Страсбурга не было в доме всю ночь – мне об этом поведала болтливая цыганка лет тринадцати за сигарету. Наш друг, закупившись товаром, поел и молча исчез, не расщедрившись даже на взгляд в сторону окружающих. Вернулся он только на рассвете, еще более несчастный и молчаливый, посиневший от холода и сигарет, и сразу же завалился спать прямо в коридоре, на тюфяках. Где он пропадал, никому не было известно.
Распрощавшись с услужливыми хозяевами, мы поехали дальше. Мне на удивление понравился их дом, вся эта декадентская разруха и грязь, и эта теснота, где они походили на кофейные зерна в банке, их постоянное веселье и что-то еще, какая-то дивная атмосфера, которая включает в себя все это, вместе взятое, и нечто другое, не поддающееся никакому словесному описанию. Атмосфера цыганского табора, страсти и огня, которая не вызвала во мне ни презрения, ни страха. У нас ничего не украли и никого не избили, разве что Санктус получил пару оплеух за хамство.
Пока бессловесный Страз пытался развернуть фургон в узком захламленном дворике, я с тоской созерцал зрелище этого едва сохраняющего равновесие строения, испепеляемого жаром ярого полуденного солнца, видел множество оконец, деревянные трухлявые двери, крохи облупленной обивки, что постепенно оголяла дом, как сползающая змеиная кожа обнажает извивающееся хищное тельце. Еще я видел детей, которые грызли ногти, ковырялись в носу и с любопытством и даже легкой, преходящей детской грустью смотрели нам вслед. Один их них впялил свой проницательный взор мне в глаза и не желал отпускать. На прощание я ответил ему выдавленной, измученной улыбкой.

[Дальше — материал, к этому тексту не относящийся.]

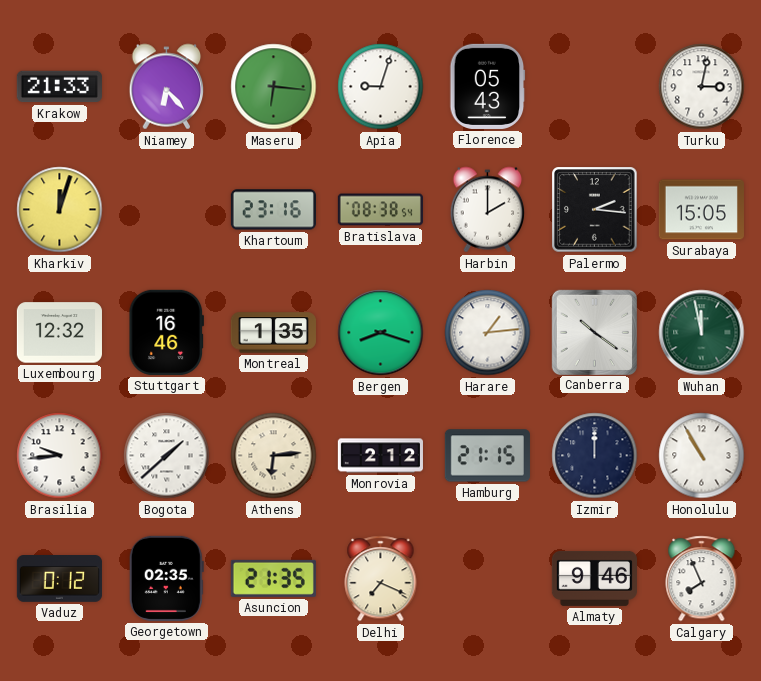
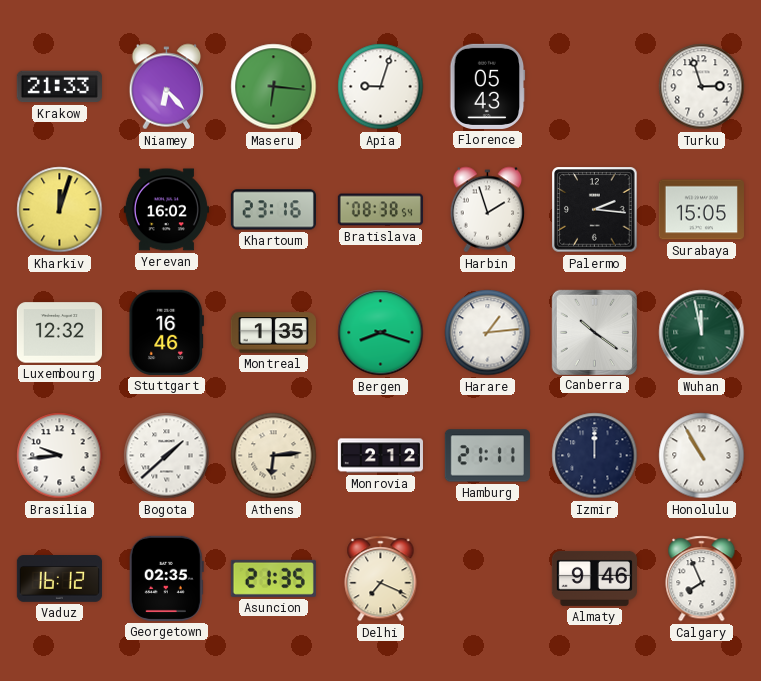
Turku: 3:02 -> 2:57
Yerevan: none -> 16:02
Harbin: 2:00 -> 1:57
Hamburg: 21:15 -> 21:11
Vaduz: 0:12 -> 16:12
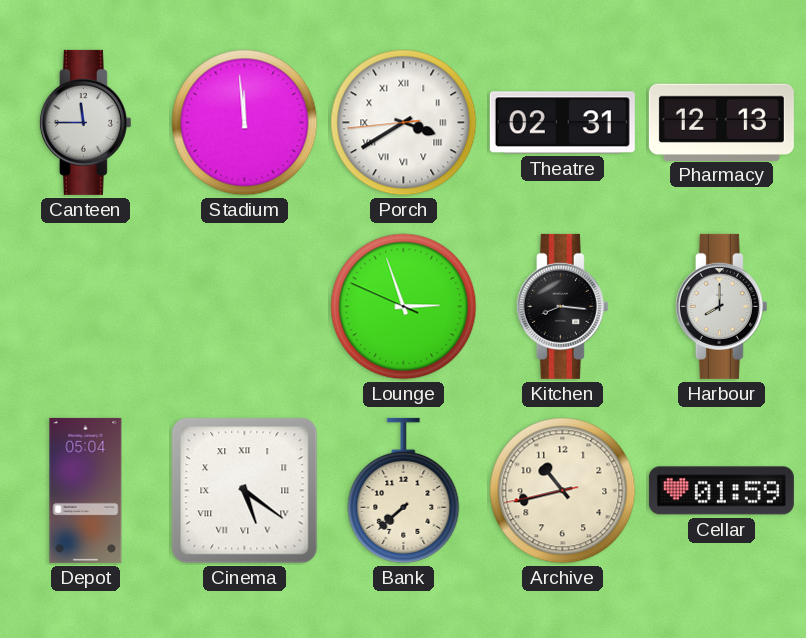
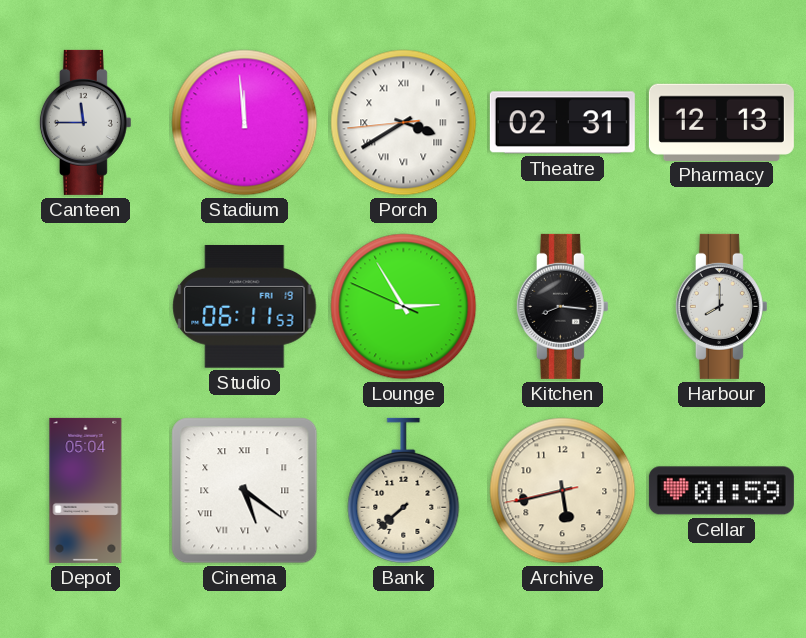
Studio: none -> 06:11
Lounge: 2:56 -> 2:54
Archive: 10:42 -> 5:42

Мы ехали весь день без остановок, словно обремененные обетом молчания, заспанные и усталые. Амелия лежала у меня на коленях и отсутствующим, безразличным взглядом смотрела в окно, а мне было так плохо, что, казалось, лучше умереть, исчезнуть, отказаться от своей отягощающей сущности. Я постоянно пил воду и курил, пытался завести с ней разговор, хотя каждое слово стоило мне колоссального труда. Она же молчала, молчала и молчала каждый раз, когда я стремился раскачать ее. Наконец я прекратил свои попытки.
Черная туча снова объявилась, поливая мою душу дегтярным потоком, напоминающим горную сель, что уничтожает все на своем пути; так же в моей душе погибали последние саженцы последней надежды. Я смотрел на разморенное жаром небо, растекшееся в белесое, бесцветное, колышущееся образование, обволакивающее мир пеленой бесчувственности и равнодушия.
Скоро меня укачало, и мне даже показалось, что я заснул; мне виделось, как я плыву по ночному, испещренному звездными крапинами небу, как я пересекаю небосвод на этой гигантской, зловещей туче, постепенно погружаясь в нее, утопая в забивающем легкие дыму и черной, беспросветной мгле. Тут же оказавшись на ногах, я увидел напротив себя мать: такую строгую, но милосердную, понимающую лишь то, что выгодно и приятно ей самой. Я кашлял и силился не задохнуться, отрыгивая чернейший горький пепел и с ужасом смотрел на невозмутимую мать, у которой на лице читался тихий укор и презрение.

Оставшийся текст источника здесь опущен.